インチデアニー ライロウ(RyeLaw)は、スコットランドで初めてライ麦麦芽を主原料とするウイスキーとして誕生した革新的なシングルグレーン・スコッチウイスキーだ。マッシュビルは53%ライ麦麦芽と47%大麦麦芽で構成され、スコットランドのウイスキー史上前例のない原料構成を採用している。フィフ州キングラッシーに位置するインチデアニー蒸留所で製造され、ロモンドヒルスチルという独自の蒸留器で精密蒸留された後、ニューチャードオーク樽で熟成される。
この銘柄の誕生は、創業者であるイアン・パーマーが1909年の文書の中にスコットランドの蒸留所がかつてライ麦を使用していた記録を発見したことに端を発する。グレンタレット蒸留所やラガヴーリン蒸留所での豊富な経験を持つパーマーは、2016年にインチデアニー蒸留所を設立し、このオールドスタイルの復活を試みた。最初のビンテージは2017年に蒸留を開始し、2022年に全世界で200カスクのみという限定リリースとして初公開された。その生産量の少なさと革新性から、愛好家の間で発売前から大きな期待が寄せられた。

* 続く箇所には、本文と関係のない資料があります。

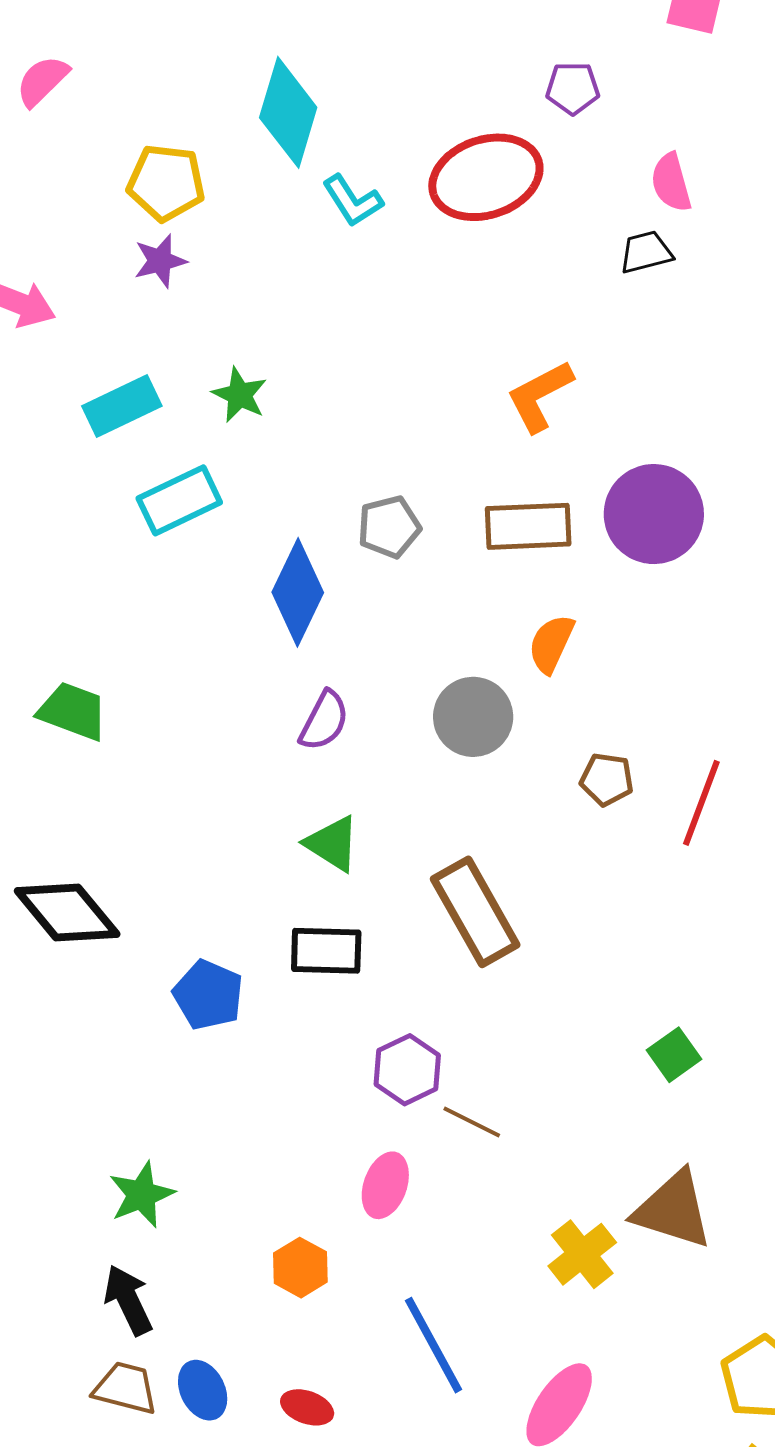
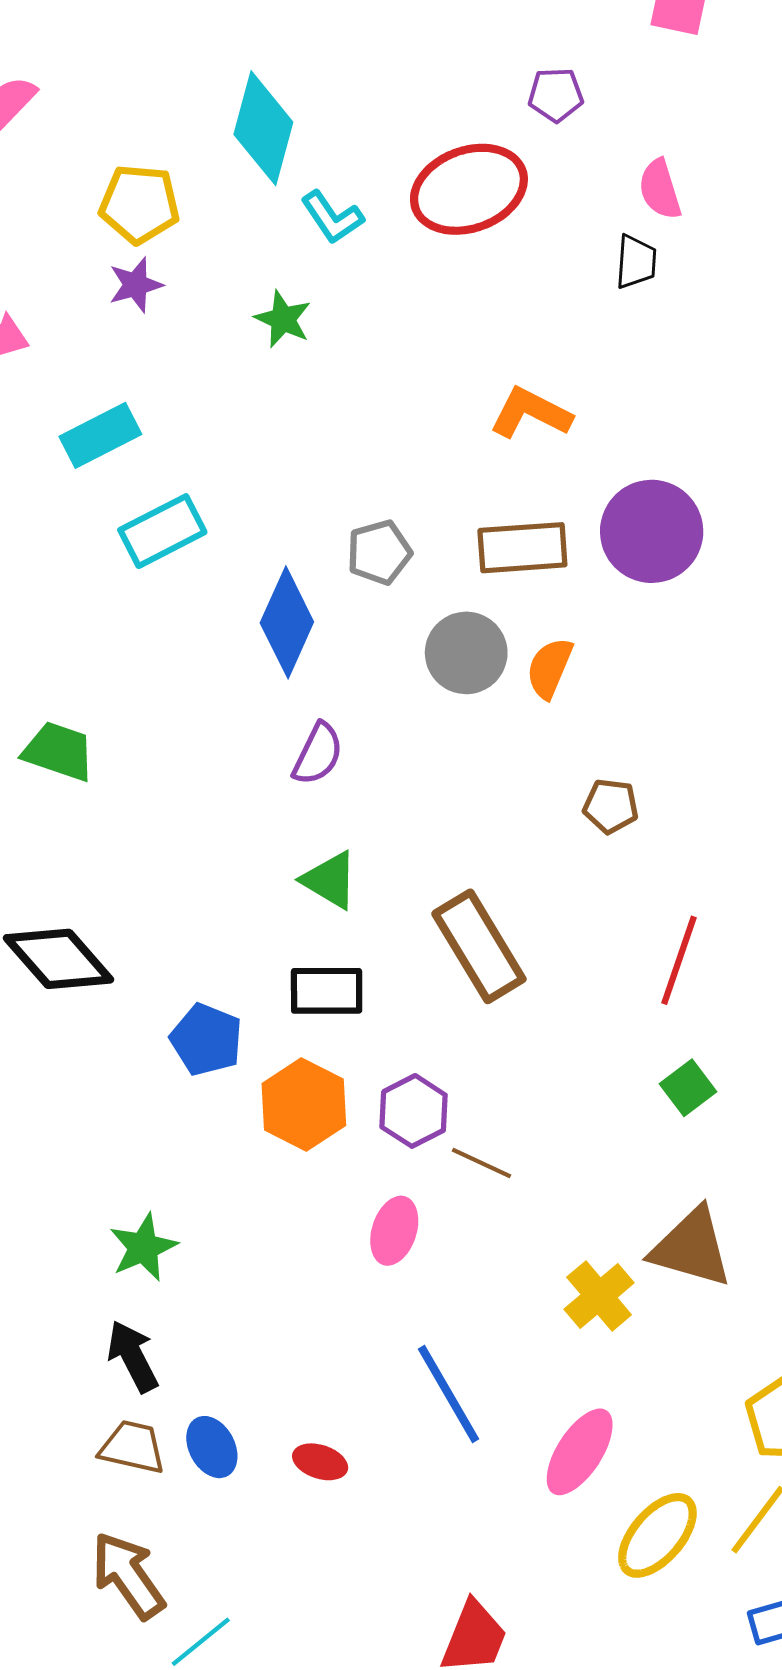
black trapezoid: (646, 252) -> (636, 262), turned 110
green star: (240, 395) -> (283, 319), moved
orange L-shape: (540, 396) -> (531, 413), turned 56
gray circle: (473, 717) -> (466, 653), moved
red line: (701, 803) -> (679, 960), moved
orange hexagon: (300, 1268) -> (304, 1105), moved, size x1.5

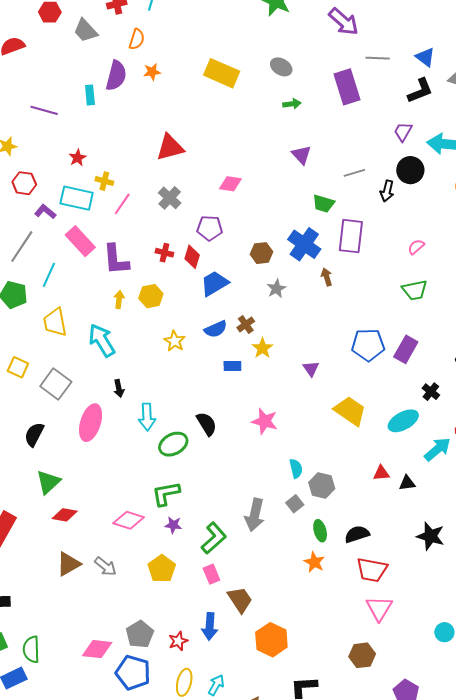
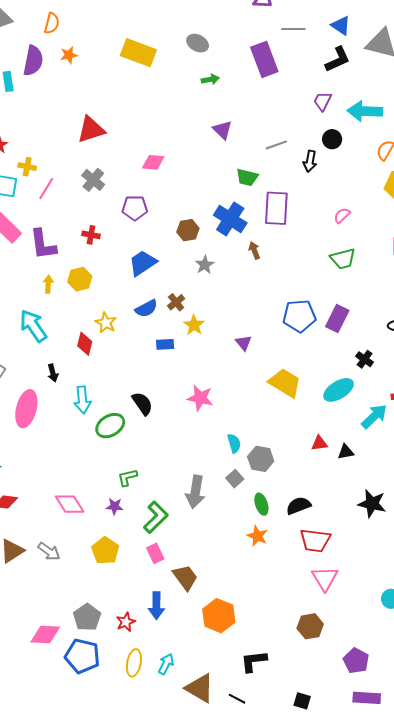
black circle: (410, 170) -> (332, 139), size x0.7
red diamond: (192, 257) -> (85, 344), moved
green L-shape: (166, 494) -> (127, 477), moved, size x0.7
pink diamond: (129, 520) -> (70, 504), turned 44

ライロウはスコッチウイスキー協会(SWA)から独自のジオグラフィカルインディケーション(GI)を取得した革新的な取り組みとして業界でも広く注目された。スコットランドのウイスキー製造基準の中でライ麦を50%以上使用しながらも、スコッチウイスキーとして認証を受けるという独自の道を切り開いたことは、業界への大きなインパクトをもたらした。受賞歴も輝かしく、スコティッシュウイスキーアワード2023ではニューカマー・オブ・ザ・イヤーを受賞。ザ・スピリッツ・ビジネス誌グローバル・スコッチウイスキー・マスターズ2025ではライロウ ビンテージ2018がマスター(最高位)を獲得し、また世界ウイスキーアワード(WWA)2026ではライ部門でゴールドを受賞するなど、国際的な評価も着実に高まっている。
ライ麦由来のスパイシーなキャラクターはアメリカのライウイスキーとは一線を画し、スコッチ伝統の丁寧な熟成技術と組み合わさることで唯一無二のフレーバープロファイルを生み出している。クラフト蒸留所でありながら大量生産ラインと異なる精密蒸留(プレシジョン・ディスティレーション)のアプローチを採用し、収率よりもフレーバーを最優先にした製造哲学は、新世代スコッチウイスキーの可能性を体現している。愛好家の間では「スコッチの新たな地平を切り開いた歴史的一本」として語り継がれ、ウイスキー専門誌でも繰り返し特集が組まれている。
テイスティングノート
香り
グリーンペッパーコーン、スパイシーなライ麦、フレッシュな木の芽、バニラとスモーキーなオークの奥行き。時間とともにマルテッドミルクビスケットとほのかな柑橘の皮が現れる。
味わい
辛口でスパイシーなアタック、ドライフルーツ(プルーン・サルタナ)、クローブとオールスパイス、粘性のある口当たりが続く。麦の旨味とニューオーク由来のバニラが絡み合う複雑な構成。
余韻
ドライで長め。ライ麦スパイスとオークタンニンが余韻を彩り、最後にほのかな甘みとフルーツの残り香が漂う。余韻が消えるまでのスパイスの持続性はライウイスキーならではのもの。